M&M is already working with 5,000 farmers by collecting data from their tractors. Companies like Savari Inc., a Bengaluru-based car-to-cloud infrastructure company, has collected data of more than 15 million miles driven on connected cars. “In three years, cars are going to connect with cities. New York is already experimenting with such technologies,” says Saighiridhar V, Senior Engineering Director at Savari Inc.

AI and the collaborative world

What is a self-driving vehicle? It is a vehicle that must be able to do two things. First, it must be able to identify pedestrians, cyclists, scooters, traffic signs and other things that might be on any road. Second, it must interpret traffic situations in order to make predictions about the behaviour of other road users. “Only AI will make this possible and reduce human error,” says Dirk Hoheisel, Member of the board of management, Robert Bosch GmbH.
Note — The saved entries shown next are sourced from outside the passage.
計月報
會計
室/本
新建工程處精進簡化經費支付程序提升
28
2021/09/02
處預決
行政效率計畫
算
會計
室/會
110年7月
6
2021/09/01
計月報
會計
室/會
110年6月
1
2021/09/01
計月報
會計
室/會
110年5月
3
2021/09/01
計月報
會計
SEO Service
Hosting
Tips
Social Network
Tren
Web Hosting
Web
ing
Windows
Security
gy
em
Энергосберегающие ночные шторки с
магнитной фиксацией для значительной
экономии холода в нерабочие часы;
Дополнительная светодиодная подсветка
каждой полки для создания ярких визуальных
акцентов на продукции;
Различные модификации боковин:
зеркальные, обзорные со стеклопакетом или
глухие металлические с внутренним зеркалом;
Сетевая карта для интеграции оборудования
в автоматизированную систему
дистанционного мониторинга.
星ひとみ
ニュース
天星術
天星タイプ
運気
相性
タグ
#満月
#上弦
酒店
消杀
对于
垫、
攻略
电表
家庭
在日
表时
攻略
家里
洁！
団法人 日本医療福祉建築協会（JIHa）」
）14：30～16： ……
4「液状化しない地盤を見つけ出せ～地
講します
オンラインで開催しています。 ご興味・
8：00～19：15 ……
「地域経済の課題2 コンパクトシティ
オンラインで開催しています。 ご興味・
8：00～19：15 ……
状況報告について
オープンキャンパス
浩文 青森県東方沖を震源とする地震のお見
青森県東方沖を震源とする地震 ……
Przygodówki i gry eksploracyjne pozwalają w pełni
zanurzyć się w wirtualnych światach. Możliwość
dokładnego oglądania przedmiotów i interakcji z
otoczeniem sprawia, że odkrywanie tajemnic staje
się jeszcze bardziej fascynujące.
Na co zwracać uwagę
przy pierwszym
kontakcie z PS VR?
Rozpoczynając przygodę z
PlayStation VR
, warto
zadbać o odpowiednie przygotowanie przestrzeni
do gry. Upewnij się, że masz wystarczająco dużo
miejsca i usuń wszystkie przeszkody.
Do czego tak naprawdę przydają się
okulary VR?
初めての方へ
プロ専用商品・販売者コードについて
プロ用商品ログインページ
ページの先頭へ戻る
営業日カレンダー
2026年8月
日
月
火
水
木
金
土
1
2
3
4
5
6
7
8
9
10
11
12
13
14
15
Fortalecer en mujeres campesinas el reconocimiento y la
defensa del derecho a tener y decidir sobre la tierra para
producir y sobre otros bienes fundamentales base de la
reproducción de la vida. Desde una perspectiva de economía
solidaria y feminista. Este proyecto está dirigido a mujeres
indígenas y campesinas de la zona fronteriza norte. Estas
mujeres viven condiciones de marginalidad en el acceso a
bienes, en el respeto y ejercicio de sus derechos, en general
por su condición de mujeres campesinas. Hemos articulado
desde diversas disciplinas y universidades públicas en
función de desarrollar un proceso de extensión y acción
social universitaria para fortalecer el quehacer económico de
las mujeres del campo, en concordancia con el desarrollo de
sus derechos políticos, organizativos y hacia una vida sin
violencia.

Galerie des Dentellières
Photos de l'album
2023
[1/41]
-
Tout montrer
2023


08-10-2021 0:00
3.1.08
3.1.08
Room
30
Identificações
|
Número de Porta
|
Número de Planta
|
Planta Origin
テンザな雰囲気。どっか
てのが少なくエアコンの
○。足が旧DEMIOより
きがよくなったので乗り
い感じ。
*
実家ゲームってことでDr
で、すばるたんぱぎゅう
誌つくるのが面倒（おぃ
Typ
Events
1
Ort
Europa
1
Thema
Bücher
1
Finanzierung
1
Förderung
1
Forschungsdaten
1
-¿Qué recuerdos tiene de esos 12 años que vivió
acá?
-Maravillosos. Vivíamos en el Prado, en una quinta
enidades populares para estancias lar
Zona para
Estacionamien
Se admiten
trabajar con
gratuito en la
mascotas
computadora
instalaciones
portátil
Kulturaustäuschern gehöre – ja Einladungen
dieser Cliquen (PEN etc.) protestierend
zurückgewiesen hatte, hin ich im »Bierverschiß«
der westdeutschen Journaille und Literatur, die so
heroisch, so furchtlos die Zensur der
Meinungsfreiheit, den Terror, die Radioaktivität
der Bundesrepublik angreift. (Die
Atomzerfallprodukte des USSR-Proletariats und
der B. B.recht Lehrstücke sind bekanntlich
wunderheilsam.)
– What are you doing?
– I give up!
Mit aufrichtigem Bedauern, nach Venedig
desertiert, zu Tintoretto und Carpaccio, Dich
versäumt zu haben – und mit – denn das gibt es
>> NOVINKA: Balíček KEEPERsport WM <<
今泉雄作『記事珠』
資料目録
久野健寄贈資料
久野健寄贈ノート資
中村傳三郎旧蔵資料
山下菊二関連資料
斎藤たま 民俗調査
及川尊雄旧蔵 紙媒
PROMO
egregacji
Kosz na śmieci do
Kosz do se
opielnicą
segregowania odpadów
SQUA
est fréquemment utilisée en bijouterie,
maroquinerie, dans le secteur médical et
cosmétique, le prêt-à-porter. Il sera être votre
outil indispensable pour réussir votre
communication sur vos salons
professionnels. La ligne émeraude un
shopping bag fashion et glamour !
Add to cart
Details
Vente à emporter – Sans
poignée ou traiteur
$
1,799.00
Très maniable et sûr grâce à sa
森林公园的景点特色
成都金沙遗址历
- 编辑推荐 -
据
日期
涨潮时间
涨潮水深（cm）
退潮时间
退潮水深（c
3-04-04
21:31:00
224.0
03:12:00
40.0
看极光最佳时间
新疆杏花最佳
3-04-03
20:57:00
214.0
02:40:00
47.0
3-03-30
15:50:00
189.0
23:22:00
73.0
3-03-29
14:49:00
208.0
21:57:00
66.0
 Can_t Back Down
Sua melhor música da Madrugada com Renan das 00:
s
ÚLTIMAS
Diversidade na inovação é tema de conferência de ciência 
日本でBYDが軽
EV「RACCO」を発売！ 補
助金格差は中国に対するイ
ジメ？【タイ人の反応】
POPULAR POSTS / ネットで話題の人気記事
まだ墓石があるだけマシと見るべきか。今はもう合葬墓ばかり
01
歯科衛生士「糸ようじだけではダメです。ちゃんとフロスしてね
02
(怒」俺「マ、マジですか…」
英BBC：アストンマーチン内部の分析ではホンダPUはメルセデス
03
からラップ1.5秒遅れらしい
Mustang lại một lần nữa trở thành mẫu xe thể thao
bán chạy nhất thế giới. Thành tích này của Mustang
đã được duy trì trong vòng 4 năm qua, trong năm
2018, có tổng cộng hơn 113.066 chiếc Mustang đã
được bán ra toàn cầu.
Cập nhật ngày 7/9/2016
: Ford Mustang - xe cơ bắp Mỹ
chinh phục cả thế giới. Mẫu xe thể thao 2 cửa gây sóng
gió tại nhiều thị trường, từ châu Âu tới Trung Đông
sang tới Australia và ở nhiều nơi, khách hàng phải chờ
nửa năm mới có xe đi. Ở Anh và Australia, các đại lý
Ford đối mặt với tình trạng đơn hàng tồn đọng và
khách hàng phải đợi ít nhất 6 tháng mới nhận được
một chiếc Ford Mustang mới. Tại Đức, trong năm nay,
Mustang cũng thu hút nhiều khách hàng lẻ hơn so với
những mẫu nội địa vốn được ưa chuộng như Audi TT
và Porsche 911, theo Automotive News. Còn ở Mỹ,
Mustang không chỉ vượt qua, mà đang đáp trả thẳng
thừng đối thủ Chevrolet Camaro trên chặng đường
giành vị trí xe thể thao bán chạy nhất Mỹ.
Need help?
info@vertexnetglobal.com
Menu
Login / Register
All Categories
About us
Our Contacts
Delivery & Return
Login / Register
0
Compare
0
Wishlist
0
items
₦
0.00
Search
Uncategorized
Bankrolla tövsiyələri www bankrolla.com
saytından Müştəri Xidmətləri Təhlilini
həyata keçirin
He adds that an AI-led car has superior reflexes compared to human beings. It can interpret if there is a ball or a child on the road. “We have to improve our sensors to monitor surroundings and think like humans, but only faster,” says Dirk Hoheisel.

Bosch is investing €300 million in AI and is set to spend €1 billion on setting up a semiconductor factory that will manufacture the chips that will power AI technologies.

As mentioned earlier, this AI-led ecosystem will change business models. Data will be the gold mine for collaborative businesses. Imagine a scenario where retailers, car manufacturers, telecom companies, cities and insurance companies are on a common, multi-nodal platform.

This is an opportunity for Indian IT services companies who must reinvent themselves with data-led technologies and new algorithms to operate on a multi-cloud network.

Data plays a major role, which Indian IT service companies can monetise by offering solutions. A connected car generates 1GB of data per second. Processing and making sense of this data requires AI platforms. Once this data is collected, the crunching of the data at the service point for the customer can be done by analytics business units of IT services companies.

Rubrik, an Indian-run startup that also operates out of the Bay Area in the uS, has raised $292 million in three years of its existence because its technology can replicate data copies across multiple clouds and be presented to CIOs for quick decision-making.

“The problem is that CIOs have still not understood the business outcomes of the future and why data needs to be copied across clouds,” says Bipul Sinha, Co-founder of Rubrik.

So, the data generated by a car will be crunched by automobile companies. Indian analytics companies can provide automated solutions to the collaborative world around this data – say a retailer, or even a city. This form of statistical modelling will require new skills and already edtech companies like Simplilearn, Jigsaw Academy, Vedantu and Edureka are paving the way for reskilling Indian IT employees to be ready for this new world.

This scenario is not in the distant future – it is happening today and happening fast. Whether policy and education can catch up because they have lagged technology by at least half a decade or more is one the question that remains to be answered.

This collaborative business system could well be perfected by 2030, but by then countries like India need to reinvent themselves to make life inclusive and not create a deep divide in its society. But there is no doubt that AI is the future and we should not put a stop to its growth.